• _WORK ORDER_: Once the pictures have been removed, repeat the remainder of the records exactly.

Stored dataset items
• • • • • • •
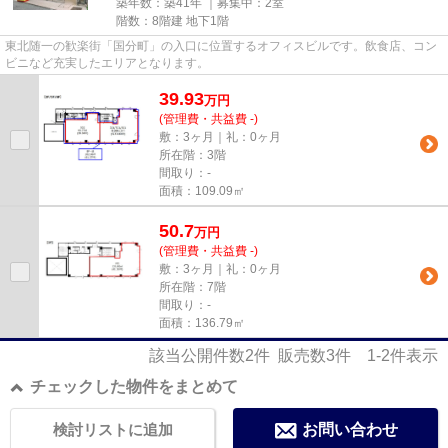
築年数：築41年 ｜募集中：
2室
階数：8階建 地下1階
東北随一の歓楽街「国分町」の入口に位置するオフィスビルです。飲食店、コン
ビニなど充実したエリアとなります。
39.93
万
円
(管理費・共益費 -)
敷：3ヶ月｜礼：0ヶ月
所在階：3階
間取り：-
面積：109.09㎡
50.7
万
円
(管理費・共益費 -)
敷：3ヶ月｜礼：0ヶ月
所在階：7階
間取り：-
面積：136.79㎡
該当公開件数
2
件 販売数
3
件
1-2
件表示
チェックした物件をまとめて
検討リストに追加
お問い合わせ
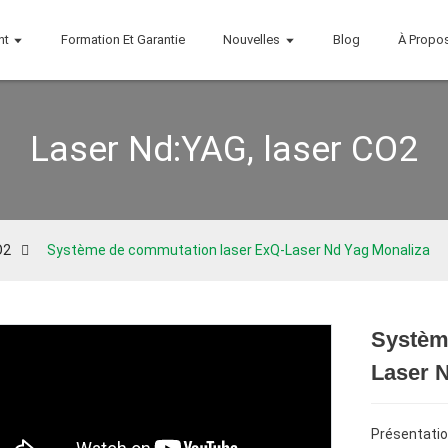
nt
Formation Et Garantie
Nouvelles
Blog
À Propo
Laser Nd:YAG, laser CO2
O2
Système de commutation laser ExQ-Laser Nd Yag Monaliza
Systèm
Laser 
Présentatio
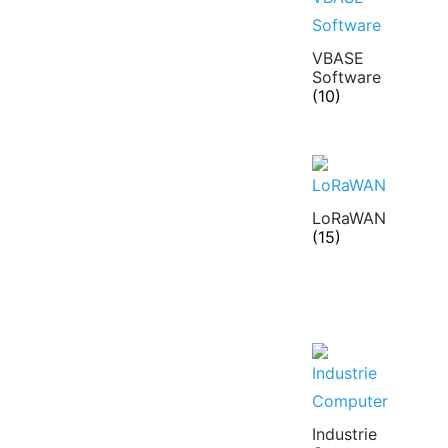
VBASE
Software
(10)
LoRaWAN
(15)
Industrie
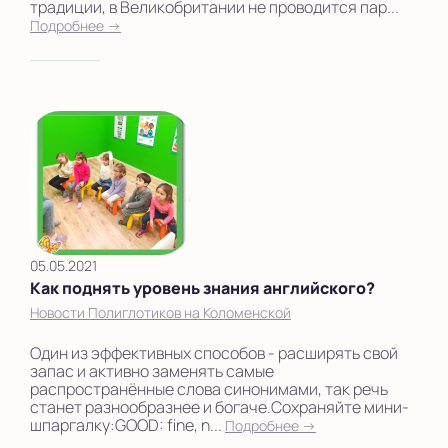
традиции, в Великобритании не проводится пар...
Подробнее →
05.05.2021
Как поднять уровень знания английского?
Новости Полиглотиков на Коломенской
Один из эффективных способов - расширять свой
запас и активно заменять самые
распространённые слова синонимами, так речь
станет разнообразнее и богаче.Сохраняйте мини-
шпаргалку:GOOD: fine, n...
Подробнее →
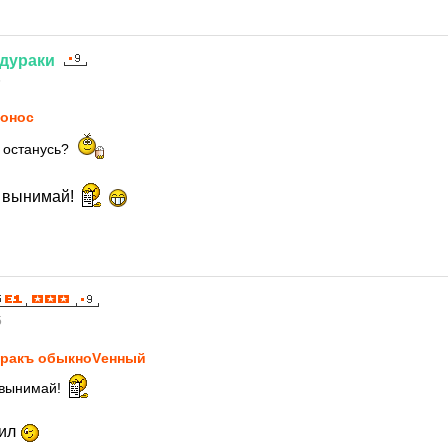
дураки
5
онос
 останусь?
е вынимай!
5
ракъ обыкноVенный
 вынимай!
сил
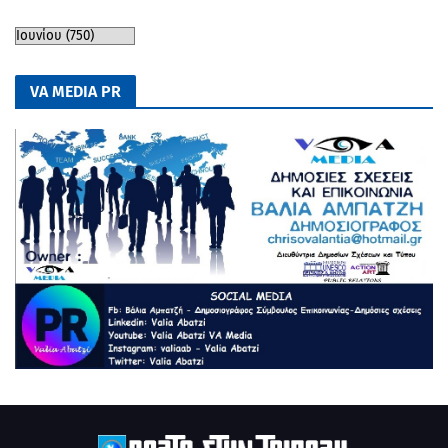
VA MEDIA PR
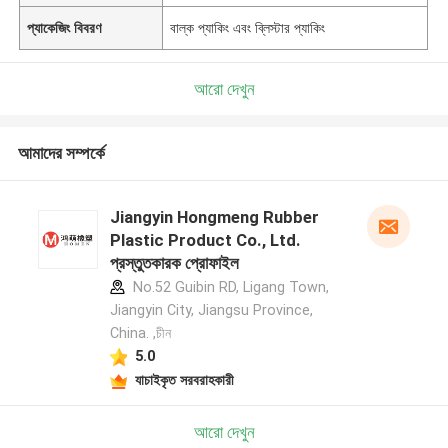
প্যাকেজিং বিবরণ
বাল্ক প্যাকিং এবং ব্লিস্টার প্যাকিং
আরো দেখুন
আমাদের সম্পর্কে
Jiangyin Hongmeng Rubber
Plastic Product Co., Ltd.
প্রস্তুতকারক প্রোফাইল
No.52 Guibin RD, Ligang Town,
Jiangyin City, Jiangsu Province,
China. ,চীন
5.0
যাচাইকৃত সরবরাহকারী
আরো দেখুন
• • • • • • •
• _TASK OUTPUT_:
築年数：築41年 ｜募集中：
2室
階数：8階建 地下1階
東北随一の歓楽街「国分町」の入口に位置するオフィスビルです。飲食店、コン
ビニなど充実したエリアとなります。
39.93
万
円
(管理費・共益費 -)
敷：3ヶ月｜礼：0ヶ月
所在階：3階
間取り：-
面積：109.09㎡
50.7
万
円
(管理費・共益費 -)
敷：3ヶ月｜礼：0ヶ月
所在階：7階
間取り：-
面積：136.79㎡
該当公開件数
2
件 販売数
3
件
1-2
件表示
チェックした物件をまとめて
検討リストに追加
お問い合わせ
nt
Formation Et Garantie
Nouvelles
Blog
À Propo
Laser Nd:YAG, laser CO2
O2
Système de commutation laser ExQ-Laser Nd Yag Monaliza
Systèm
Laser 
Présentatio
VBASE
Software
(10)
LoRaWAN
(15)
Industrie
традиции, в Великобритании не проводится пар...
Подробнее →
05.05.2021
Как поднять уровень знания английского?
Новости Полиглотиков на Коломенской
Один из эффективных способов - расширять свой
запас и активно заменять самые
распространённые слова синонимами, так речь
станет разнообразнее и богаче.Сохраняйте мини-
шпаргалку:GOOD: fine, n...
Подробнее →
дураки
5
онос
 останусь?
е вынимай!
5
ракъ обыкноVенный
 вынимай!
сил
VA MEDIA PR
প্যাকেজিং বিবরণ
বাল্ক প্যাকিং এবং ব্লিস্টার প্যাকিং
আরো দেখুন
আমাদের সম্পর্কে
Jiangyin Hongmeng Rubber
Plastic Product Co., Ltd.
প্রস্তুতকারক প্রোফাইল
No.52 Guibin RD, Ligang Town,
Jiangyin City, Jiangsu Province,
China. ,চীন
5.0
যাচাইকৃত সরবরাহকারী
আরো দেখুন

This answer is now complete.